§ **WHAT TO DO**
Starting at the line containing "August 29, 2024" and ending at the line containing "administrative use cases.", transcribe the listing below exactly. Keep both end lines, skip the pictures, and copy nothing else.

=== DATA ===

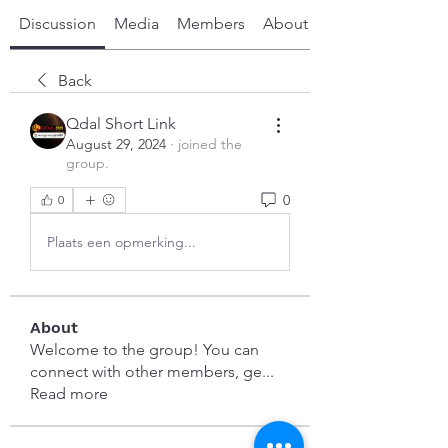
Discussion
Media
Members
About
Back
Qdal Short Link
August 29, 2024
·
joined the
group.
0
0
Plaats een opmerking...
About
Welcome to the group! You can
connect with other members, ge
...
Read more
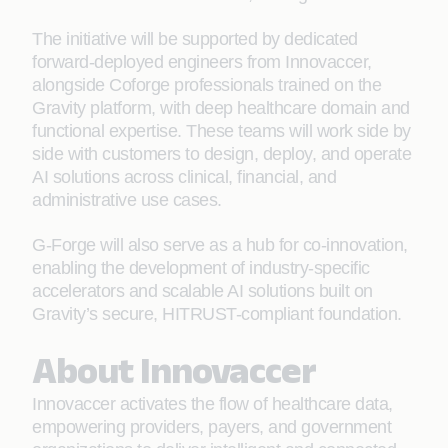
The initiative will be supported by dedicated
forward-deployed engineers from Innovaccer,
alongside Coforge professionals trained on the
Gravity platform, with deep healthcare domain and
functional expertise. These teams will work side by
side with customers to design, deploy, and operate
AI solutions across clinical, financial, and
administrative use cases.
G-Forge will also serve as a hub for co-innovation,
enabling the development of industry-specific
accelerators and scalable AI solutions built on
Gravity’s secure, HITRUST-compliant foundation.
About Innovaccer
Innovaccer activates the flow of healthcare data,
empowering providers, payers, and government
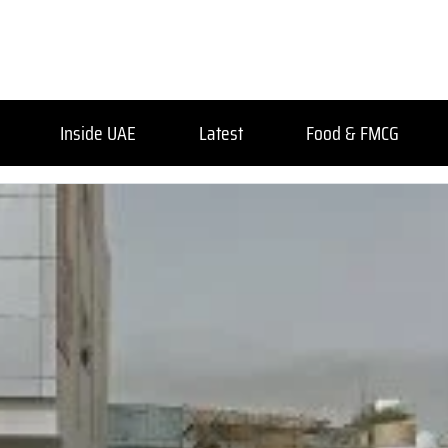
Inside UAE
Latest
Food & FMCG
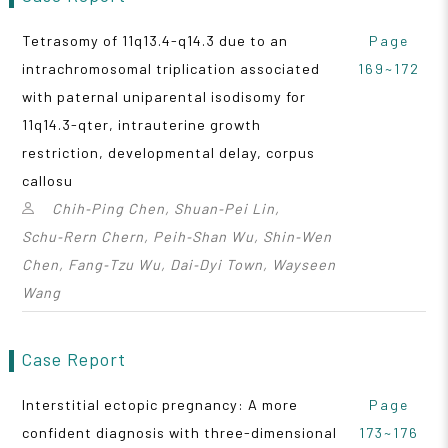
Tetrasomy of 11q13.4-q14.3 due to an
Page
intrachromosomal triplication associated
169~172
with paternal uniparental isodisomy for
11q14.3-qter, intrauterine growth
restriction, developmental delay, corpus
callosu
Chih‑Ping Chen, Shuan‑Pei Lin,
Schu‑Rern Chern, Peih‑Shan Wu, Shin‑Wen
Chen, Fang‑Tzu Wu, Dai‑Dyi Town, Wayseen
Wang
Case Report
Interstitial ectopic pregnancy: A more
Page
confident diagnosis with three-dimensional
173~176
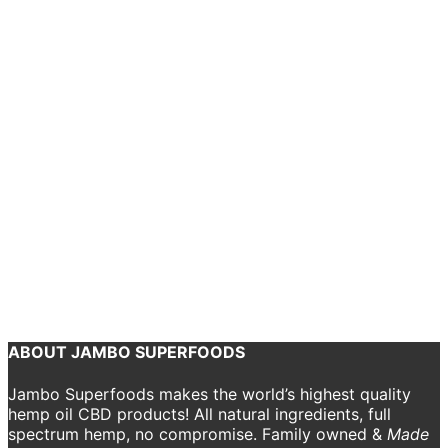
chosen
Add to cart
on
the
Kundalini Rising – Cotton Tote
product
page
$
15.00
This
Select options
product
Kundalini Rising – Men’s Ringer Collar T-Shirt
has
multiple
$
22.00
variants.
The
options
may
Add to cart
be
chosen
YCW – Tote
on
the
$
15.00
product
page
ABOUT JAMBO SUPERFOODS
Jambo Superfoods makes the world’s highest quality
hemp oil CBD products! All natural ingredients, full
spectrum hemp, no compromise. Family owned &
Made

===

§ **RESULT OF THE EXERCISE**
August 29, 2024
·
joined the
group.
0
0
Plaats een opmerking...
About
Welcome to the group! You can
connect with other members, ge
...
Read more
The initiative will be supported by dedicated
forward-deployed engineers from Innovaccer,
alongside Coforge professionals trained on the
Gravity platform, with deep healthcare domain and
functional expertise. These teams will work side by
side with customers to design, deploy, and operate
AI solutions across clinical, financial, and
administrative use cases.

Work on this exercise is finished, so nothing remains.